The limits on annual deductibles are also subject to annual inflation adjustments. For 2021, the lower limit on the annual deductible for an HDHP is $1,400 for self-only coverage and $2,800 for family coverage, both unchanged from 2020. The upper limit for out-of-pocket expenses is $7,000 for self-only coverage and $14,000 for family coverage, both increased from 2020.

Extra tax savings

For example, take a married employee who is in the 24% federal income tax bracket is setting aside $7,000 annually on a pretax basis into his HSA.

This person would save more than $535 annually in Social Security and Medicare taxes alone each year. Further, those contributions aren’t subject to federal income taxes, resulting in another $1,680 in annual savings. This participant would save even more if he or she resides in a state that doesn’t subject HSA contributions to income tax.

Optimize contributions The contributions you make to a traditional 401(k) plan aren’t subject to the same tax treatment as your HSA savings.

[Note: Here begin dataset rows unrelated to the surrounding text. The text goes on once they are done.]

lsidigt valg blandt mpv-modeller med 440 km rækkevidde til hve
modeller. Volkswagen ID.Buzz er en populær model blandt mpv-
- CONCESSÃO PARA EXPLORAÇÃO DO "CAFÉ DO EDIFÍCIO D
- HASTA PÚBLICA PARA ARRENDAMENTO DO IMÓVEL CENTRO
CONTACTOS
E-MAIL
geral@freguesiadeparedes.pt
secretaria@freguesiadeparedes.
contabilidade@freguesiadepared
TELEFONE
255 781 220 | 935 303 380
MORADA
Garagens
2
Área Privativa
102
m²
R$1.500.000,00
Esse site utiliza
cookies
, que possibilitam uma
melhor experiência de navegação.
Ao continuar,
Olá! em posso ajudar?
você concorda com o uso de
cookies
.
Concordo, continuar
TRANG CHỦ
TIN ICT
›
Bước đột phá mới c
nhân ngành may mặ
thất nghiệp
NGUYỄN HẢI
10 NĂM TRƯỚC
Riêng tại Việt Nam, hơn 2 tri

While 401(k) plan contributions avoid federal income taxes, they still face the FICA tax. When you withdraw money from this retirement account, the distribution is subject to income taxes, plus a 10% penalty if you’re under 59½. Meanwhile, distributions from an HSA are tax-free if they’re for qualified medical expenses. But if you pull the money out for other reasons, you’ll pay income taxes and a 20% penalty that’s in effect until you’re 65. After age 65, you can deduct funds from your HSA for non-Medical items, adding to the allure of these accounts.

Our suggestions

Contribute at least enough to get the match on your 401(k). This is free money. The most common match formula employers use is 50 cents on each dollar on the first 6% of pay.

Save at least enough in your HSA to meet your annual deductible. Cash left unused in your HSA rolls over into the future. Got extra dollars to save? Max out your HSA and invest it for the long term. Your CPA or insurance adviser can help you plan for each tax year. then, stash any remaining dollars into your retirement plan.